Epidémie de bêtise
par Alain Hertoghe
mardi 15 novembre 2005
Ce lundi, dans une pharmacie du centre de Paris, un homme âgé s’est présenté avec son ordonnance pour acheter son vaccin antigrippal. Il avait rendez-vous l’après-midi même avec son médecin traitant pour être vacciné. L’air dépité, son pharmacien lui a répondu qu’il était en rupture de stock, et qu’il ne savait pas si ni quand il aurait de nouvelles doses... Si cet homme meurt cet hiver d’une mauvaise grippe, qui en sera responsable ?
La population à risque, menacée par la grippe saisonnière (personnes âgées, certains malades), va être en effet en partie privée de vaccins cette année, en raison de la psychose née de l’apparition de la grippe aviaire. Les gens se sont précipités chez leur médecin pour se faire non seulement prescrire le médicament antiviral Tamiflu (adapté au virus H5N1), mais également le vaccin antigrippal saisonnier (inefficace dans le cas du virus H5N1)... Du coup, les pharmacies sont en rupture de stock.
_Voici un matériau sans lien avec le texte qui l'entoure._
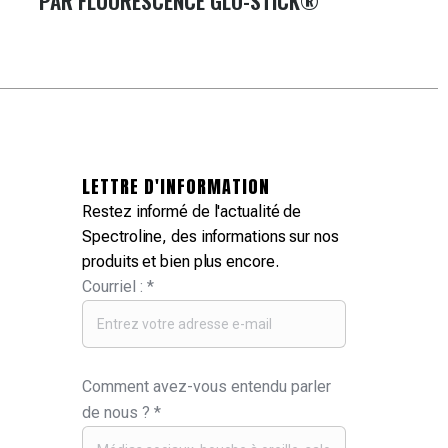
PAR FLUORESCENCE GLO-STICK®
LETTRE D'INFORMATION
Restez informé de l'actualité de
Spectroline, des informations sur nos
produits et bien plus encore.
Courriel :
*
Comment avez-vous entendu parler
de nous ?
*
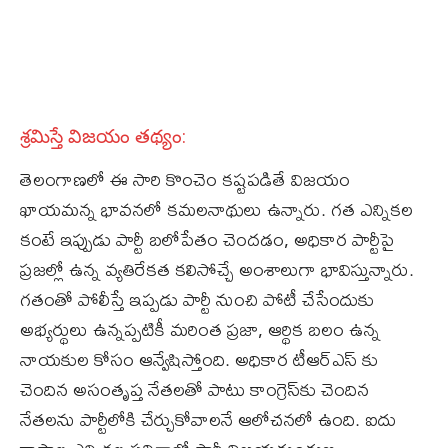
శ్రమిస్తే విజయం తథ్యం:
తెలంగాణ‌లో ఈ సారి కొంచెం కష్టపడితే విజయం
ఖాయమన్న భావనలో కమలనాథులు ఉన్నారు. గత ఎన్నికల
కంటే ఇప్పుడు పార్టీ బలోపేతం చెందడం, అధికార పార్టీపై
ప్రజల్లో ఉన్న వ్యతిరేకత కలిసోచ్చే అంశాలుగా భావిస్తున్నారు.
గతంతో పోలీస్తే ఇప్పడు పార్టీ నుంచి పోటీ చేసేందుకు
అభ్యర్థులు ఉన్నప్పటికీ మరింత ప్రజా, ఆర్థిక బలం ఉన్న
నాయకుల కోసం ఆన్వేషిస్తోంది. అధికార టీఆర్ఎస్ కు
చెందిన అసంతృప్త నేతలతో పాటు కాంగ్రెస్‌కు చెందిన
నేతలను పార్టీలోకి చేర్చుకోవాలనే ఆలోచనలో ఉంది. ఐదు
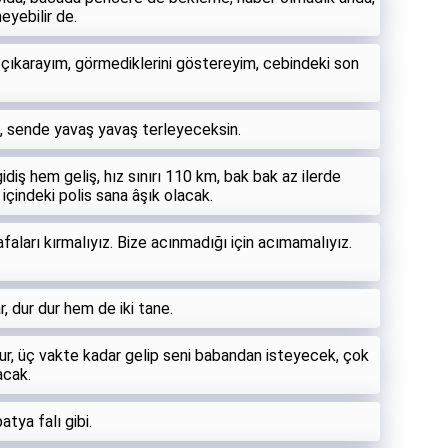
eyebilir de.
 çıkarayım, görmediklerini göstereyim, cebindeki son
, sende yavaş yavaş terleyeceksin.
diş hem geliş, hız sınırı 110 km, bak bak az ilerde
 içindeki polis sana âşık olacak.
faları kırmalıyız. Bize acınmadığı için acımamalıyız.
, dur dur hem de iki tane.
rur, üç vakte kadar gelip seni babandan isteyecek, çok
acak.
tya falı gibi.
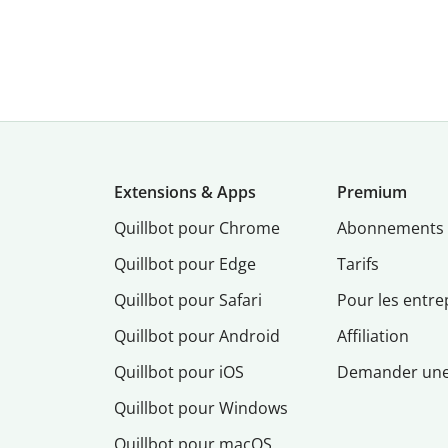
Extensions & Apps
Premium
Quillbot pour Chrome
Abonnements
Quillbot pour Edge
Tarifs
Quillbot pour Safari
Pour les entre
Quillbot pour Android
Affiliation
Quillbot pour iOS
Demander un
Quillbot pour Windows
Quillbot pour macOS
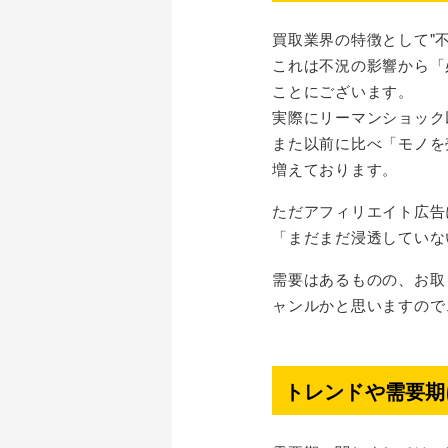
買取業界の特徴として"
これは不況の影響から「
ことにございます。
実際にリーマンショック
また以前に比べ「モノを
増えております。
ただアフィリエイト広告
「まだまだ浸透していな
需要はあるものの、お取
ャンルかと思いますので
トレンドや需要期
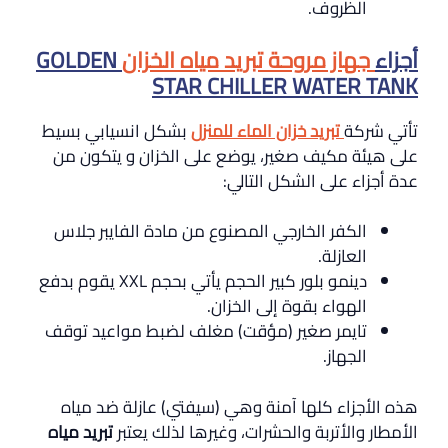
الظروف.
أجزاء
جهاز مروحة تبريد مياه الخزان
GOLDEN
STAR CHILLER WATER TANK
تأتي شركة
تبريد خزان الماء للمنزل
بشكل انسيابي بسيط
على هيئة مكيف صغير، يوضع على الخزان و يتكون من
عدة أجزاء على الشكل التالي:
الكفر الخارجي المصنوع من مادة الفايبر جلاس
العازلة.
دينمو بلور كبير الحجم يأتي بحجم XXL يقوم بدفع
الهواء بقوة إلى الخزان.
تايمر صغير (مؤقت) مغلف لضبط مواعيد توقف
الجهاز.
هذه الأجزاء كلها آمنة وهي (سيفتي) عازلة ضد مياه
الأمطار والأتربة والحشرات، وغيرها لذلك يعتبر
تبريد مياه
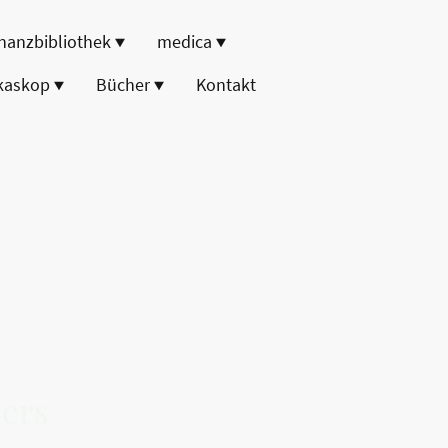
nanzbibliothek
medica
kaskop
Bücher
Kontakt
uers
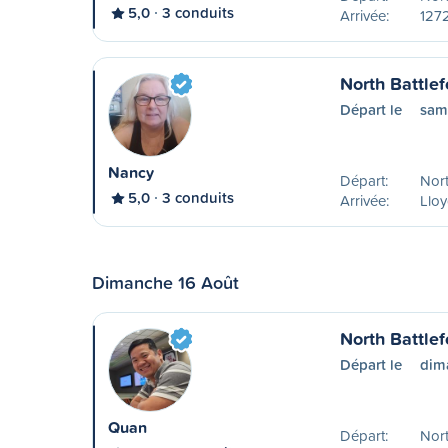
5,0
3 conduits
Arrivée:
1272
North Battlef
Départ le
sam
Nancy
Départ:
Nort
5,0
3 conduits
Arrivée:
Lloy
Dimanche 16 Août
North Battle
Départ le
dim
Quan
Départ:
Nort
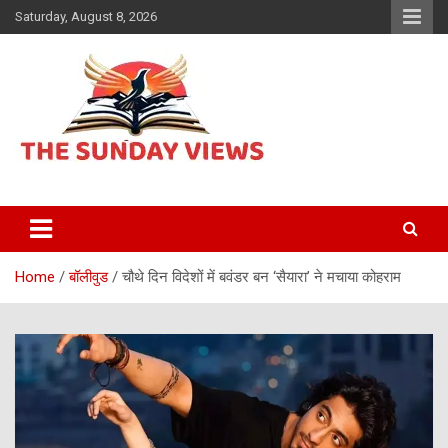
Skip
Saturday, August 8, 2026
to
content
Daily Hindi News
The Sunday views
Home
बॉलीवुड
चौथे दिन विदेशों में बवंडर बन ‘सैयारा’ ने मचाया कोहराम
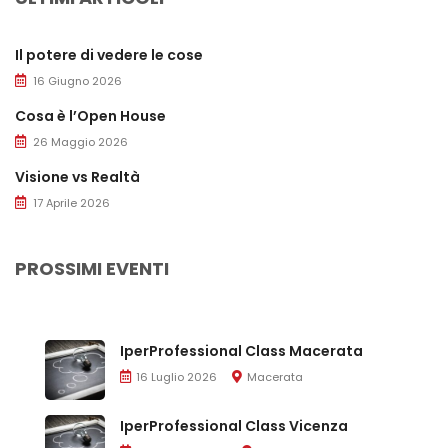
Il potere di vedere le cose
16 Giugno 2026
Cosa è l’Open House
26 Maggio 2026
Visione vs Realtà
17 Aprile 2026
PROSSIMI EVENTI
IperProfessional Class Macerata
16 Luglio 2026
Macerata
IperProfessional Class Vicenza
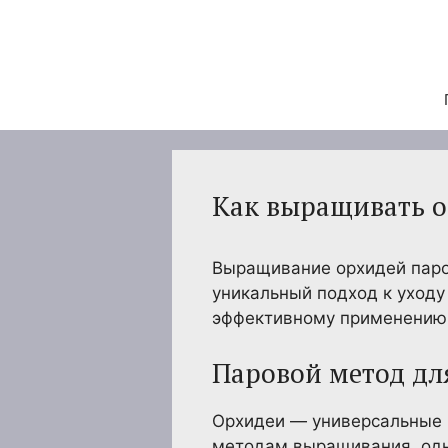
Перейти
к
содержимому
Как выращивать 
Выращивание орхидей паро
уникальный подход к уходу
эффективному применению 
Паровой метод дл
Орхидеи — универсальные 
методам выращивания, одни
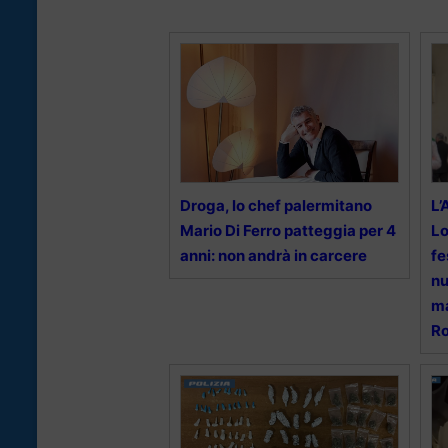
Droga, lo chef palermitano
L’
Mario Di Ferro patteggia per 4
Lo
anni: non andrà in carcere
fe
nu
ma
Ro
Après le décès de 15 000 personnes âgées durant la canicule de l’été 2003, va-t-on assister à une nouvelle hécatombe durant l’hiver 2005 ? Il y a de sérieuses raisons de le craindre car, même les années où les vaccins sont disponibles en nombre suffisant, 1 500 à 2 000 personnes, parfois plus, décèdent de la grippe saisonnière.
Qui sera montré du doigt, si le drame advient ? Ce sera, bien sûr, haro sur le gouvernement, les laboratoires et les médias. Pourtant, le ministre de la santé, l’Agence française de sécurité sanitaire des produits de santé (Afssaps) et les médias ont fait leur travail de prévention à temps, et de manière sérieuse. Encore faut-il que les citoyens prennent la peine d’écouter et de lire les informations mises à leur disposition. Encore faut-il qu’ils écoutent ce que leur disent leurs médecins et leurs pharmaciens.
Quant aux médecins qui cèdent à leurs patients, de peur que ceux-ci aillent voir un confrère, et qui excusent leur lâcheté mercantile en rejetant la faute sur les médias, ils ne font pas - et c’est un euphémisme - honneur à leur profession...
Concernant les laboratoires, que la rumeur accuse déjà d’avoir alimenté la psychose dans une logique cynique de profit, restons sérieux ! Ils seraient d’office accusés de ne pas avoir su répondre à la demande et d’être responsables de l’éventuelle surmortalité...
Non, en réalité, les premiers responsables de l’hécatombe annoncée seront bien les affolés chroniques, et leurs médecins complaisants.